One thing I love about my adopted country is the widespread cultural contempt for dullness. Unlike North Americans, intelligent British people rarely drone on in a witless or self-aggrandising manner. They deflect, make jokes and generally aim to please. But there is one boring subject no one here ever seems to tire of and that is schooling. One Canadian speaks out in The Spectator.
‘So where do your kids go?’ I’ve learned is just as loaded and inescapable a London dinner party question as ‘What do you do?’ or ‘Where are you on Brexit?’
If you choose private, you’d better have a plausible explanation (e.g. ‘We just didn’t want to make our child the social experiment’). And if you choose state, you’d better mention how ‘absolutely brilliant’ the school is, lest anyone think you didn’t put years of thought and research into the decision.
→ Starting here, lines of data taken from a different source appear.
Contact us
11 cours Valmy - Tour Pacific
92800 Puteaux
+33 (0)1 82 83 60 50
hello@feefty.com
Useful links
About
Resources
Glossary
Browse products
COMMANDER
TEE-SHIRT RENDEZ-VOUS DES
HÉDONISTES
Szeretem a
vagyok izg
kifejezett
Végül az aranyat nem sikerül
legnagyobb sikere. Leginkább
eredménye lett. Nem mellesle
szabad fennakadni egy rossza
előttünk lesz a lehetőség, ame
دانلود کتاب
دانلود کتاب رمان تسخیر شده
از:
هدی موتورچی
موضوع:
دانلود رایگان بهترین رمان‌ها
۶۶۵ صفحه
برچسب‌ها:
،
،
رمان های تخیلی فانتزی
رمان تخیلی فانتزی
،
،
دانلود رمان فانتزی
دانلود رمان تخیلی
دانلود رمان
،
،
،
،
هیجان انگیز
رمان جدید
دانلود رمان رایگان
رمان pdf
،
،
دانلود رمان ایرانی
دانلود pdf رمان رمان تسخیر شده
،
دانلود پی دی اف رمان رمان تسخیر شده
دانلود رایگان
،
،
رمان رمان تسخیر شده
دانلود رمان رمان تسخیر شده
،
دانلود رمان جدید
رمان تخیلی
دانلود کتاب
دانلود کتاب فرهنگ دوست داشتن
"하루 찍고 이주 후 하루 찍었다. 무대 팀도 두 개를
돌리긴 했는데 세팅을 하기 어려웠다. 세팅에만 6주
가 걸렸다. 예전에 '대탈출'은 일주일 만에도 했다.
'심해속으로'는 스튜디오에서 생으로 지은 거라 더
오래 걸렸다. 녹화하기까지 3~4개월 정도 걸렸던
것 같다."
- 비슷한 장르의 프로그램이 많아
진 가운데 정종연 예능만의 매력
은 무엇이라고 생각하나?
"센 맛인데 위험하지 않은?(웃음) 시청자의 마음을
But where I live, in a semi-gentrified patch of north-west London, taking a blasé attitude to schooling is tantamount to an extreme form of child neglect. Breeders round here — as in most middle-class enclaves in Britain — seem to assume that all responsible parents should be tied up in knots over the question. Mothers, in particular, are expected to be consumed with educational anxiety — to lose sleep fretting and devote a significant portion of our waking hours into researching and discussing the question of schools with our friends and neighbours. The system is ‘competitive’, I’ve been told, and it’s important to strive for the best to ensure our children don’t get ‘left behind’. (Where are they going to get left? In the pub? Would that be so bad?)
I’d chalk it all up to virtue signalling and competitive anxiety if I hadn’t watched so many people turn their lives upside down over it. For instance, it is not uncommon for otherwise reasonable people in my postcode to do the following in pursuit of a ‘good’ school place:
1) Spend two years or more attending church while not believing in God even the teeniest tiniest bit.
2) Move house to get into a ‘better’ catchment area.
3) Take out loans to afford private tuition.
4) Take out a second or third mortgage to afford private tuition.
5) Take a year-long sabbatical from work to help their child prepare for the 11 plus.
6) Have one parent (invariably the mother) stop work altogether to ‘support the process’ of finding/getting into the right school.
Here in the UK, it’s normal for parents to take on all the responsibility for their kids’ schooling. We’re happy to do so because it’s received truth that school choice matters deeply for our children, far more than other factors like economic advantage, family culture and genetics. Why else would the chattering classes spend so much time freaking out about it?
In fact, almost all major research disputes this. This is not to say that school choice doesn’t matter — just that it’s a factor among many others. If you’re poor, academic achievement can still be a ticket to a better life — but for most well-supported middle-class kids in Britain today, what school they go to will not make a huge difference in the long run.
One of the reasons I find the British obsession with education curious is because I don’t really have a dog in the fight. It doesn’t offend me if rich people send their kids to private schools or religious people send their kids to religious schools. I know there are huge societal issues at stake and that education is the engine of social mobility etc, but on a superficial dinner party level, I don’t really care. What I do worry about is not dying of boredom before my youngest goes off to uni.